__TASK MATERIAL__.
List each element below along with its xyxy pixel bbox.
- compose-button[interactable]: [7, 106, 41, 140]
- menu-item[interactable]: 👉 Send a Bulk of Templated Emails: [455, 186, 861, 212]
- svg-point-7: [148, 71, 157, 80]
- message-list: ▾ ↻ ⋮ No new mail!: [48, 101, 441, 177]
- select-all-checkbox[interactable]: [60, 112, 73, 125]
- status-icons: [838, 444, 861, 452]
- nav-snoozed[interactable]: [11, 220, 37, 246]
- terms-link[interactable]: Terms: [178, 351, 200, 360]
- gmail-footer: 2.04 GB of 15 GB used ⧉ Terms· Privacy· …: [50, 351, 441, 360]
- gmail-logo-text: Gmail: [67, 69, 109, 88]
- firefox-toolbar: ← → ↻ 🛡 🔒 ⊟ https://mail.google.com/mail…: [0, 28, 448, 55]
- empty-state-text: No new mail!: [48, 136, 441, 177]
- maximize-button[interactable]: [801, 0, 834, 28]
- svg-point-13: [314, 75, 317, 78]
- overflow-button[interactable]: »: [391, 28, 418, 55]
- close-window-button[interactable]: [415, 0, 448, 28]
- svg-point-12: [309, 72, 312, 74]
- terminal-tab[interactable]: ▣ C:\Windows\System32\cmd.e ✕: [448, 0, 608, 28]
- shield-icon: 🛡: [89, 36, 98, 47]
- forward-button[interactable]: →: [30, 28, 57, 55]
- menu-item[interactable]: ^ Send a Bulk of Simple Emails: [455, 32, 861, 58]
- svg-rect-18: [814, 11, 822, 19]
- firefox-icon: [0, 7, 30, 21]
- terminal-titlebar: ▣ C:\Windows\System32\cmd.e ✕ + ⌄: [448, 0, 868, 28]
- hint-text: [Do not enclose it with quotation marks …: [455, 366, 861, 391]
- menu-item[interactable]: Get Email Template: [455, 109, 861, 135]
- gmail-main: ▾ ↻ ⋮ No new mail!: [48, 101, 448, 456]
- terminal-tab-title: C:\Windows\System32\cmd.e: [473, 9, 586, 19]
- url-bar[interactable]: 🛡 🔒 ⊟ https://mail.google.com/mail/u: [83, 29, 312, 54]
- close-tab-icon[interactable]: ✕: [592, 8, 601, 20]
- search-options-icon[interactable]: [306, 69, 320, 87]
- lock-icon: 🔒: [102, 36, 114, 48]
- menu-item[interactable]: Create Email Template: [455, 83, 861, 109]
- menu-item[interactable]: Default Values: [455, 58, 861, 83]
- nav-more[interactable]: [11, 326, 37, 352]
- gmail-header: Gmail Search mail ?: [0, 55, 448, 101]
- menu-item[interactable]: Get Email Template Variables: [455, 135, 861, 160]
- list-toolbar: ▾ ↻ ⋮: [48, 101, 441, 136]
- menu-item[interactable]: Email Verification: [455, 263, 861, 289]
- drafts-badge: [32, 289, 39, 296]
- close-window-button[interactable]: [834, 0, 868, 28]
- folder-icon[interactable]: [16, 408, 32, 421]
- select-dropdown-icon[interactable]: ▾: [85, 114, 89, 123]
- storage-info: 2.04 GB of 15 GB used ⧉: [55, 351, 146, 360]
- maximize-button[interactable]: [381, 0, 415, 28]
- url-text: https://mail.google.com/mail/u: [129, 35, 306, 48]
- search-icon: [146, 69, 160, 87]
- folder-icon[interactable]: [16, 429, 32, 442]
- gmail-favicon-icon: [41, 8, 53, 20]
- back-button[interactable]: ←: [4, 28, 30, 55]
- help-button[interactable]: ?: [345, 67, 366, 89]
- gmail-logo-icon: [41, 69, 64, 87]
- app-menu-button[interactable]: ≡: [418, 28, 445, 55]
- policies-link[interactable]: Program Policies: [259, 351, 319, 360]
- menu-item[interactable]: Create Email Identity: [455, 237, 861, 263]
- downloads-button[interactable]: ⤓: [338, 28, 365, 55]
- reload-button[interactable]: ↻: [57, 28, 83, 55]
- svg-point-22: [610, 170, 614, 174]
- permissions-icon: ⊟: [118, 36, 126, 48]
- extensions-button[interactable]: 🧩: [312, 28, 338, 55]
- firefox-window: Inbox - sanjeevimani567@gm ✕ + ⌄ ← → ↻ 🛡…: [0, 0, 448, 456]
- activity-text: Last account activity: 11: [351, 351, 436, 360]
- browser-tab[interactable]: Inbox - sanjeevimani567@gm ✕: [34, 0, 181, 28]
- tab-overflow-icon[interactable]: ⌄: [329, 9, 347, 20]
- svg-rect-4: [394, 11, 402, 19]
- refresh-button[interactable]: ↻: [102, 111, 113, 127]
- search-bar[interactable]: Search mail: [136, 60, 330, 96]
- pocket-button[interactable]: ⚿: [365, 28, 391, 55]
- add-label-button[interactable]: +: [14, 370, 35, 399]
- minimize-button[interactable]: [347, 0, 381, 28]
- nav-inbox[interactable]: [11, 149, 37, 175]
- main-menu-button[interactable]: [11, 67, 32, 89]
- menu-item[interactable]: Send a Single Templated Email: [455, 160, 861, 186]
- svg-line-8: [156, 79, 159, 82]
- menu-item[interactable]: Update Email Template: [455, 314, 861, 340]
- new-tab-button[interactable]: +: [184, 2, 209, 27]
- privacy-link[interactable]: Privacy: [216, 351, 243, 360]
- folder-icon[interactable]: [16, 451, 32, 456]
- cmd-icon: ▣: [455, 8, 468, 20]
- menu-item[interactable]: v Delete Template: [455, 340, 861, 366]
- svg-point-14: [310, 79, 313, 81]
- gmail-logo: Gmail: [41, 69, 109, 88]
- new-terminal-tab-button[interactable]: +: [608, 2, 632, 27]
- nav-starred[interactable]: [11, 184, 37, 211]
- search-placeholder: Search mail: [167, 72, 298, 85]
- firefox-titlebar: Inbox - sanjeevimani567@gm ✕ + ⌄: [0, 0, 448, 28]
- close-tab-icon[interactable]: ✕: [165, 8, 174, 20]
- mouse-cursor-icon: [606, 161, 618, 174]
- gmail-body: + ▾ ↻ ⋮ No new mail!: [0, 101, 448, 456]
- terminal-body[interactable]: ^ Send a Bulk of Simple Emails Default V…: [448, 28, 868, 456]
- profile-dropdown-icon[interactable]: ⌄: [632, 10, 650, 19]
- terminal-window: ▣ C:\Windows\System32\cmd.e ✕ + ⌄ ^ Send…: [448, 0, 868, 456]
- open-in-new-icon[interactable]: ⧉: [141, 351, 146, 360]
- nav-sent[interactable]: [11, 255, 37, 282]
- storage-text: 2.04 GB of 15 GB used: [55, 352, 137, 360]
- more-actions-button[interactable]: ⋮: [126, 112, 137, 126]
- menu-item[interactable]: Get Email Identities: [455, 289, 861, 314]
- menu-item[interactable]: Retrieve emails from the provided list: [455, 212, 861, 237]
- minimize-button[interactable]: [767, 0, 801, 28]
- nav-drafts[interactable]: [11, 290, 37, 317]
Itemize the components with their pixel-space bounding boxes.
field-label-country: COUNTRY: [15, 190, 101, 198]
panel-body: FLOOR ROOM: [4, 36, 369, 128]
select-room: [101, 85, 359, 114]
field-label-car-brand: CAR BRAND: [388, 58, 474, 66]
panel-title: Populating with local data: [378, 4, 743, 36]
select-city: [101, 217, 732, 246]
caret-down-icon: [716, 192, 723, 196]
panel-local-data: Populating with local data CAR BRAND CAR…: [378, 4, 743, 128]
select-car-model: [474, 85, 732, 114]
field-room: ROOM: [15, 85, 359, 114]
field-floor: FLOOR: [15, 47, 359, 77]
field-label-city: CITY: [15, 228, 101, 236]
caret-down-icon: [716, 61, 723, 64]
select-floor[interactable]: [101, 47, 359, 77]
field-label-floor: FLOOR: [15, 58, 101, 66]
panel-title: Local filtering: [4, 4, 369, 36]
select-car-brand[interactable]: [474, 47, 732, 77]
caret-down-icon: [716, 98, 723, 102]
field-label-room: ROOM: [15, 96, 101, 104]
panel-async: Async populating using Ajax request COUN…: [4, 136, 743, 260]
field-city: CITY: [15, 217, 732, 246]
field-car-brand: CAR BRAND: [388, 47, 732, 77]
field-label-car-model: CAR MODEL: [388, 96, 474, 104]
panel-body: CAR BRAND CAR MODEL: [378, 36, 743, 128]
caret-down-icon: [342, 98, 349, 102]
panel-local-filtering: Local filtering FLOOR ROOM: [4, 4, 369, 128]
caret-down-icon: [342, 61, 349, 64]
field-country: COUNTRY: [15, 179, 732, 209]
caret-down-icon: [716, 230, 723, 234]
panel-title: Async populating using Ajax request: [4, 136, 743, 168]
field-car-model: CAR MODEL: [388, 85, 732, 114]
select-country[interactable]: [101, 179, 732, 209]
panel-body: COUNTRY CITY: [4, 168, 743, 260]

__AIM OF THE TASK__.
Count the lines in these records that hold the string "panel". Only the number is wanted.

__REPLY__.
9